WHAT YOU NEED TO DO
The data follows this line. Copy verbatim the line with "На Донеччині за добу" and each line after it to the end.

--- ENTRIES SHOWN Enclosed Below ---

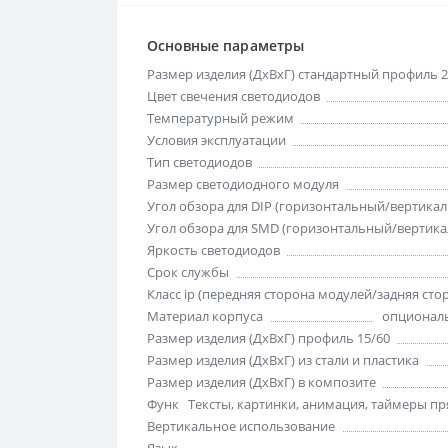
Основные параметры
Размер изделия (ДхВхГ) стандартный профиль 2
Цвет свечения светодиодов
Температурный режим
Условия эксплуатации
Тип светодиодов
Размер светодиодного модуля
Угол обзора для DIP (горизонтальный/вертика
Угол обзора для SMD (горизонтальный/вертик
Яркость светодиодов
Срок службы
Класс ip (передняя сторона модулей/задняя сто
Материал корпуса
опциональ
Размер изделия (ДхВхГ) профиль 15/60
Размер изделия (ДхВхГ) из стали и пластика
Размер изделия (ДхВхГ) в композите
Функции отображения
Тексты, картинки, анимация, таймеры пря
Вертикальное использование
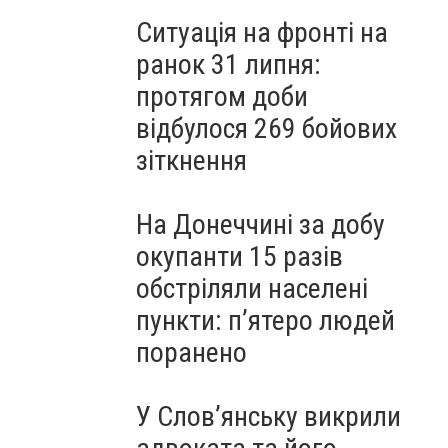
Ситуація на фронті на
ранок 31 липня:
протягом доби
відбулося 269 бойових
зіткнення
На Донеччині за добу
окупанти 15 разів
обстріляли населені
пункти: пʼятеро людей
поранено
У Слов’янську викрили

--- End of Enclosed ENTRIES SHOWN ---

ANSWER BELOW
На Донеччині за добу
окупанти 15 разів
обстріляли населені
пункти: пʼятеро людей
поранено
У Слов’янську викрили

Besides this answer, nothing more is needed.